Given records:
Start of Block

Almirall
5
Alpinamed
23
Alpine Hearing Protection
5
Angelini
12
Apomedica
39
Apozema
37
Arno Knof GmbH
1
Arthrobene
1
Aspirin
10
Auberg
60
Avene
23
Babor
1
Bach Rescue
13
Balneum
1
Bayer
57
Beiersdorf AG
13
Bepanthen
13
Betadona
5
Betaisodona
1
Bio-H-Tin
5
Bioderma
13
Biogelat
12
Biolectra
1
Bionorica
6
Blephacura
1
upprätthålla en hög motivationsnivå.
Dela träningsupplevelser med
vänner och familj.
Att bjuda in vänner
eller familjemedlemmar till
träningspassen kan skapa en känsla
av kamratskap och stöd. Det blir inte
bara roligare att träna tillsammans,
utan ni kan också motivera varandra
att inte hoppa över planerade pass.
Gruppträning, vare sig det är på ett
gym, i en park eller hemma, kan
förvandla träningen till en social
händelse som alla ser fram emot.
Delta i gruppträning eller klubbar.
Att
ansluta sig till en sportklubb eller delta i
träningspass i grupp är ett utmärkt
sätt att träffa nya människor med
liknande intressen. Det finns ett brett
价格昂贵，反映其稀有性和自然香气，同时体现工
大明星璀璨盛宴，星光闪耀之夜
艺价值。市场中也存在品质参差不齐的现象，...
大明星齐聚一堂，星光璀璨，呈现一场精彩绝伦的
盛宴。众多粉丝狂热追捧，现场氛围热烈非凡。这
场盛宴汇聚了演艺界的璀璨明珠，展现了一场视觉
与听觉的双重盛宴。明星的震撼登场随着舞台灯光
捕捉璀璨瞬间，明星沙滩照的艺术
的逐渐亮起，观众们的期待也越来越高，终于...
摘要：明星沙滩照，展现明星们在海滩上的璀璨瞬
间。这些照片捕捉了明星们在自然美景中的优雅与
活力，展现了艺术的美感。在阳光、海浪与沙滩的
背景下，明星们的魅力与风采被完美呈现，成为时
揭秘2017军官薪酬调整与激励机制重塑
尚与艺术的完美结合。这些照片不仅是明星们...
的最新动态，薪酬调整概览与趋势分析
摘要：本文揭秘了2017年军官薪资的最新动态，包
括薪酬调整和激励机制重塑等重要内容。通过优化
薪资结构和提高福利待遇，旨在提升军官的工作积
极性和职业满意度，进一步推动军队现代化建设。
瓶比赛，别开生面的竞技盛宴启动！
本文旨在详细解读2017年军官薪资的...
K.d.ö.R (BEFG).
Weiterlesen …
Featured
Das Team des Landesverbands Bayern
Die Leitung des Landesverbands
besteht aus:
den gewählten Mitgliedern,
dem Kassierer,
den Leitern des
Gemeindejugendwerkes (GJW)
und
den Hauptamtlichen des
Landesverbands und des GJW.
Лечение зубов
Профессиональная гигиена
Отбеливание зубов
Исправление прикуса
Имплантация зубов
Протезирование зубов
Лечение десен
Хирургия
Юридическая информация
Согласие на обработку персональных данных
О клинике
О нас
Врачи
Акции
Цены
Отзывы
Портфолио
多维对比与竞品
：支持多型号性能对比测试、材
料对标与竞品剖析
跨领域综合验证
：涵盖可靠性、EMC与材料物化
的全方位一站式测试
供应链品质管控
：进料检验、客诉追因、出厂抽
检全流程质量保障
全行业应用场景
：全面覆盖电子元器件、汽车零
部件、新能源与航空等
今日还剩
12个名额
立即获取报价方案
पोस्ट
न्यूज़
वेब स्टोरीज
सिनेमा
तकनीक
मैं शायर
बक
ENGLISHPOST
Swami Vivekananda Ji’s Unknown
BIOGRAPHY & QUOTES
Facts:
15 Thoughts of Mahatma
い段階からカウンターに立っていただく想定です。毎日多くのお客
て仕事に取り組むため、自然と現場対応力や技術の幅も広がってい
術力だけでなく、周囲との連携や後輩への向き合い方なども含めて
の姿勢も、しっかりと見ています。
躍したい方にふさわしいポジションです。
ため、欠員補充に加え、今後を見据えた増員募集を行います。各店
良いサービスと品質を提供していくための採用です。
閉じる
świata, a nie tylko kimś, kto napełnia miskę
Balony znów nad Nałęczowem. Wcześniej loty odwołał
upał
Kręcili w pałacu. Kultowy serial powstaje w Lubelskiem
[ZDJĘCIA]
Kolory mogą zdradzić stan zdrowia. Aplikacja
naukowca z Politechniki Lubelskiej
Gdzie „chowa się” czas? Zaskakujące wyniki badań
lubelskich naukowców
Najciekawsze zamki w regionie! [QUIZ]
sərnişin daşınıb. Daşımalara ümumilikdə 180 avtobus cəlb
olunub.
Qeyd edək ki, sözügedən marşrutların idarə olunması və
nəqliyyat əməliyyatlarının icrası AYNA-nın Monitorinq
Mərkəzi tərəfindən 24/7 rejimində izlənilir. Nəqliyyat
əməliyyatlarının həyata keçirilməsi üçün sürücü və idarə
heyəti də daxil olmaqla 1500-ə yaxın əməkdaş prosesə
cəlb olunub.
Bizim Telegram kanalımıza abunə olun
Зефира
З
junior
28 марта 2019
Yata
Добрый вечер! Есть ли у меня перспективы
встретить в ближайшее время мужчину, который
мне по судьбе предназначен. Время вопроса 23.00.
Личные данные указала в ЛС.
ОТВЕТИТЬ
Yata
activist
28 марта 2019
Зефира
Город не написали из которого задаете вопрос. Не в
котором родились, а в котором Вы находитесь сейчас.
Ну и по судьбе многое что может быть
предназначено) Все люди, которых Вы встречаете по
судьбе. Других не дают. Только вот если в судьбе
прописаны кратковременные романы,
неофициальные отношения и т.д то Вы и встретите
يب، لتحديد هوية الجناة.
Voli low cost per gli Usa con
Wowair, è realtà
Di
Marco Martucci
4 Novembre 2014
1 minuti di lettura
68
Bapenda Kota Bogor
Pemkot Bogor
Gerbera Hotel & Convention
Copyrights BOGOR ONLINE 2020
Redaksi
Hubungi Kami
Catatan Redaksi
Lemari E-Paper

End of Block

Instructions for the task: Give again only the lines of the material above that run from the one with "Mərkəzi tərəfindən 24/7" through the end, both included, exactly as they appear.

Solution:
Mərkəzi tərəfindən 24/7 rejimində izlənilir. Nəqliyyat
əməliyyatlarının həyata keçirilməsi üçün sürücü və idarə
heyəti də daxil olmaqla 1500-ə yaxın əməkdaş prosesə
cəlb olunub.
Bizim Telegram kanalımıza abunə olun
Зефира
З
junior
28 марта 2019
Yata
Добрый вечер! Есть ли у меня перспективы
встретить в ближайшее время мужчину, который
мне по судьбе предназначен. Время вопроса 23.00.
Личные данные указала в ЛС.
ОТВЕТИТЬ
Yata
activist
28 марта 2019
Зефира
Город не написали из которого задаете вопрос. Не в
котором родились, а в котором Вы находитесь сейчас.
Ну и по судьбе многое что может быть
предназначено) Все люди, которых Вы встречаете по
судьбе. Других не дают. Только вот если в судьбе
прописаны кратковременные романы,
неофициальные отношения и т.д то Вы и встретите
يب، لتحديد هوية الجناة.
Voli low cost per gli Usa con
Wowair, è realtà
Di
Marco Martucci
4 Novembre 2014
1 minuti di lettura
68
Bapenda Kota Bogor
Pemkot Bogor
Gerbera Hotel & Convention
Copyrights BOGOR ONLINE 2020
Redaksi
Hubungi Kami
Catatan Redaksi
Lemari E-Paper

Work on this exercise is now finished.